公众的真实需要指的是客体对象缺乏而公众又期望获得的一种客观状态。如果以低俗节目的常规特征及其收视心理来反观公众的真实需求,其实公众真正渴求的是节目的品质和内涵。提供格调高雅、有品质内涵的节目是公众应该享有的福利,因为公共资源关系到社会的总体性福利,而广电媒体垄断了频道这一公共资源,理所应当承担特定的公共责任,为公众本应享有的福利服务 [15 ]。这种福利是一种“基本的善”,与公众文化生活的幸福密切相关,它不能因为收视率的高低来决定其是否供给,尤其是道德日益冷漠的社会,这种福利更是不可缺少。但是这样的福利性节目往往由于缺少收视率而容易被广电媒体所忽视或者不愿提供。湖北电视台和云南电视台的一些制片人指出:“在收视率的压力下他们无力改善节目的品质和思考节目的内涵,很多有创意的想法也受到限制,不能实施” [16 ]。因此为了实现公共资源再次分配的公平性,保障公众福利的供给空间,很多学者建议通过完善法律法规、加强媒介自律和社会监督、实行内容分级等途径来治理节目的低俗化。这些建议将节目低俗化治理集中到了传媒体制和内部机制的完善上,而传媒体制和机制的完善是一个循序渐进的长久过程,一时难以实施。然而要将节目低俗化治理落实到具体可操作的层面上,本研究认为目前当务之急是调整节目时段。受访者也认为低俗节目确实不应该放在黄金时段播,调整时段是非常必要的。尽管2011年国家广电总局为防止节目过度娱乐化和低俗化的倾向,对部分节目从总量上进行了控制 [17 ],但没有涉及“调整节目时段”。调整低俗节目的播放时段可以避开青少年儿童的收视时间,保证他们的合法权益,同时也能满足分众时代不同群体的收视需要,这不失为电视节目低俗化治理的一种合理路径。

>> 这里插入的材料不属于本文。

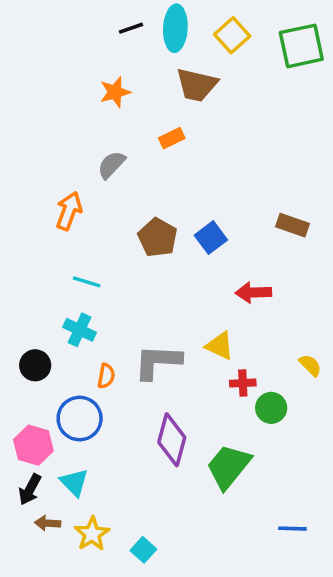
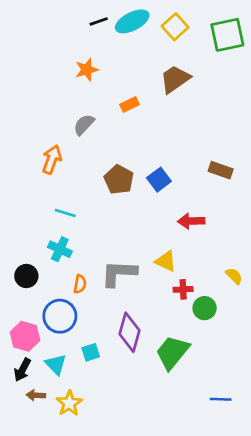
cyan ellipse: (175, 28) -> (132, 21), turned 60
brown trapezoid: (197, 85) -> (175, 79), moved, turned 132
cyan square: (143, 550) -> (91, 352), moved, turned 30

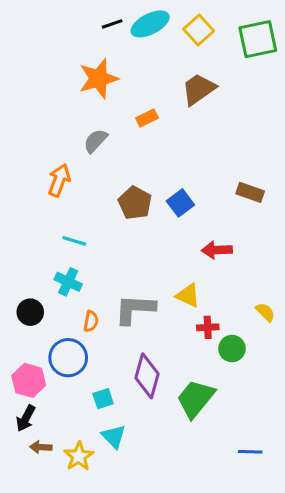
orange star: (87, 70) -> (98, 79), size x1.5
cyan triangle: (56, 364) -> (114, 437), moved

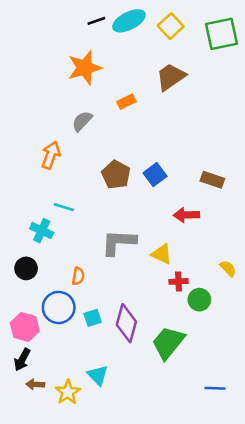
brown rectangle: (250, 192) -> (212, 180), moved
cyan cross: (68, 282) -> (42, 231), moved
gray L-shape: (135, 309) -> (119, 242), moved
cyan square: (103, 399) -> (93, 318), moved

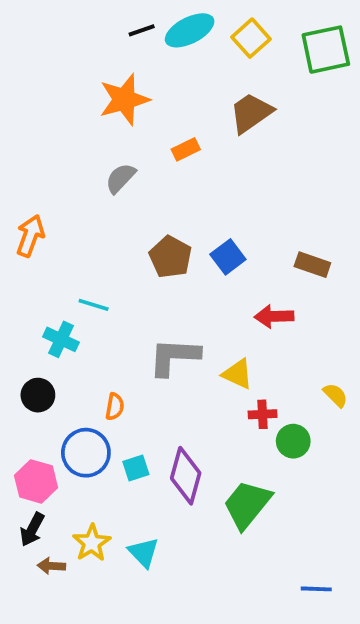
orange arrow: (51, 155) -> (30, 236), moved
blue line: (215, 388) -> (316, 589), moved
yellow star: (68, 392) -> (92, 543), moved

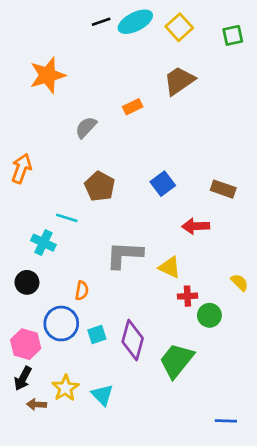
green square: (326, 50) -> (233, 35), size x0.6
orange star: (124, 99) -> (48, 75), moved
brown pentagon: (170, 257) -> (100, 186), moved

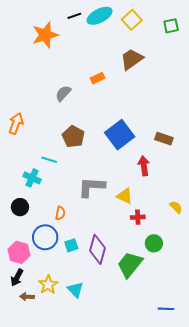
orange star: (48, 75) -> (45, 35), moved
blue square: (163, 184) -> (120, 135), size x1.6
red arrow: (196, 226) -> (144, 166), turned 84
green circle: (209, 315) -> (154, 243), moved

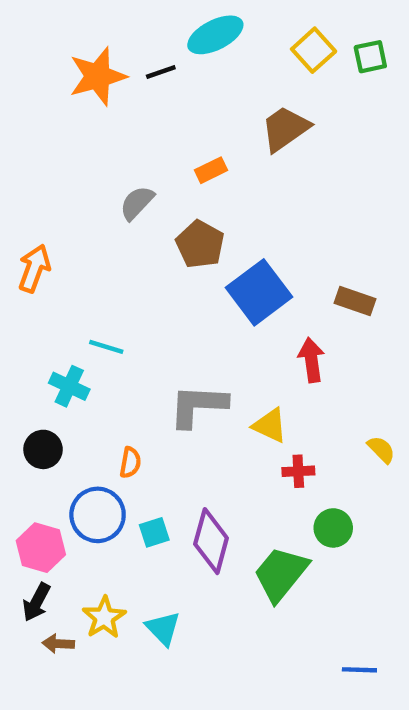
black line: (74, 16) -> (161, 72), moved
yellow square: (132, 20) -> (314, 50), moved
brown pentagon: (73, 137) -> (200, 244), moved

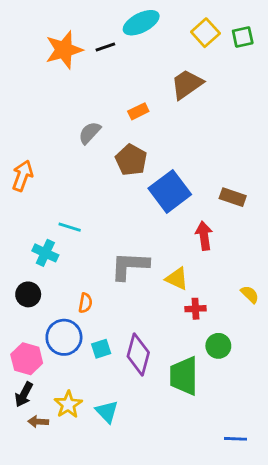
green trapezoid: (281, 574) -> (184, 376), turned -39

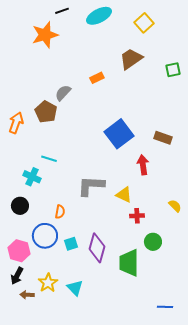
green square: (243, 37) -> (173, 70), moved
black line: (105, 47) -> (62, 11), moved
brown pentagon: (131, 160) -> (46, 112), moved

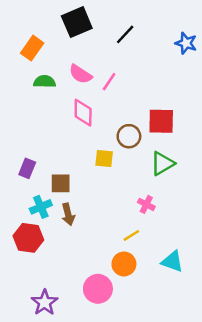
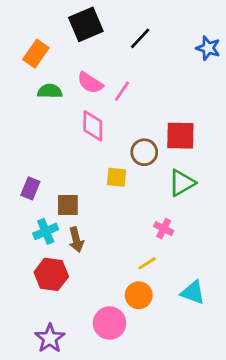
red hexagon: (28, 238) -> (51, 274), moved

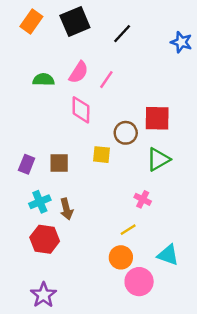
orange rectangle: (36, 54) -> (31, 22), moved
pink semicircle: (90, 83) -> (79, 72), turned -90
brown square: (68, 205) -> (59, 163), moved
pink circle: (110, 323) -> (139, 282), moved

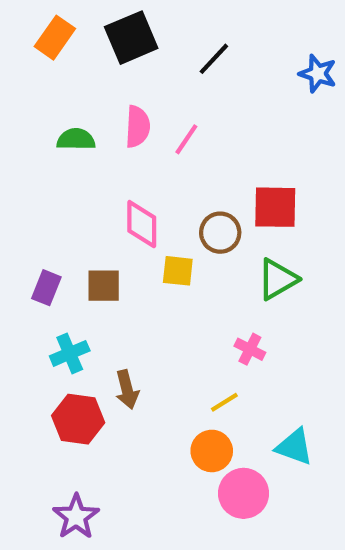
pink semicircle: (79, 72) -> (138, 127), turned -30
pink diamond: (81, 110) -> (142, 224), moved
brown arrow: (66, 209) -> (127, 389), moved

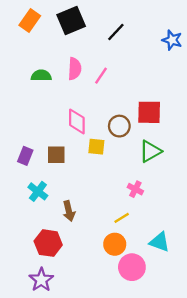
cyan cross: (70, 353) -> (38, 191), turned -30
red hexagon: (78, 419) -> (48, 243), moved

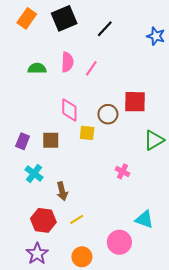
green triangle: (150, 151) -> (154, 140), moved
yellow line: (122, 218) -> (77, 219), moved
orange circle: (115, 244) -> (82, 257), moved

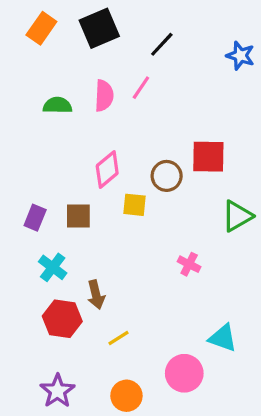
pink line: (91, 68) -> (141, 88), moved
pink diamond: (69, 110) -> (107, 169), turned 50
red hexagon: (43, 220) -> (62, 319), moved

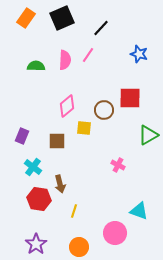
blue star: (240, 56) -> (139, 54), moved
brown square: (78, 216) -> (57, 141), moved
yellow line: (118, 338) -> (74, 211), turned -40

除此之外,打造专门的公共服务频道也是节目低俗化治理可以选择的路径。随着媒介新技术的发展,频道资源稀缺的瓶颈早已被突破,电视已经步入多频道时代,几十个,甚至上百个电视频道已不足为奇。在这样的频道环境下,电视媒体完全可以通过内部交叉补贴的方式来打造专门的公共服务频道,制播有品质和内涵的电视节目以保障公众的福利。这不仅可以避免低俗节目的同质化竞争,保持节目的多样性,为公众提供多元化的选择,而且也有助于公民意识的培养,促进社会民主。